Verifying $\sqrt{\frac{2}{3}}\cos\left(\frac{1}{3}\arccos\sqrt{\frac{3^3}{2^5}}\,\right)=\cos\frac\pi5$ I can verify the equation using Excel. But is there another derivation?
$$\sqrt{\frac{2}{3}}\cos\left[\frac{1}{3}\arccos\left(\!\!\sqrt{\frac{3^3}{2^5}}\right)\right]=\cos\left(\frac{\pi}{5}\right)$$
Thank you for help.
 A: Let $u=\sqrt{\frac{2}{3}}\cos\left(\theta\right)$, where $\theta=\frac{1}{3}\arccos\left(\sqrt{\frac{3^3}{2^5}}\right)$.

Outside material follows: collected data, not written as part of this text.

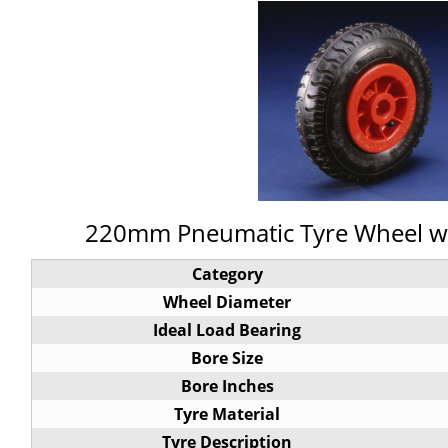
220mm Pneumatic Tyre Wheel wit
Category
Wheel Diameter
Ideal Load Bearing
Bore Size
Bore Inches
Tyre Material
Tyre Description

By the triple angle formula, we have
$$4\cos^3(\theta) -3\cos(\theta)-\frac{3}{4}\sqrt{\frac{3}{2}} = 0.$$
i.e.  $u$ is a root of the cubic $$q(x) = 6\sqrt{\frac{3}{2}}x^3-3\sqrt\frac{3}{2}x-\frac{3}{4}\sqrt{\frac{3}{2}}.$$
or, after clearing coefficients,
$$ p(x)=8x^3-4x-1.$$
On the other hand, $\cos\left(\frac{\pi}{5}\right)$ is also a root of $p(x)$, as
\begin{align*}
p\left(\cos\left(\frac{\pi}{5}\right)\right)&=8\cos^3\left(\frac{\pi}{5}\right)-4\cos\left(\frac{\pi}{5}\right)-1\\
&= 2\left(3\cos\left(\frac{\pi}{5}\right)+\cos\left(\frac{3\pi}{5}\right)\right)-4\cos\left(\frac{\pi}{5}\right)-1\\
&= 2\cos\left(\frac{\pi}{5}\right)+2\cos\left(\frac{3\pi}{5}\right)-1\\
&= 0.
\end{align*}
Factoring $p(x)$, we have
$$p(x)=(2x+1)(4x^2-2x-1).$$
We see that $p(x)$ has a unique positive root. Since $u$ and $\cos\left(\frac{\pi}{5}\right)$ are both positive, we must have $u=\cos\left(\frac{\pi}{5}\right)$.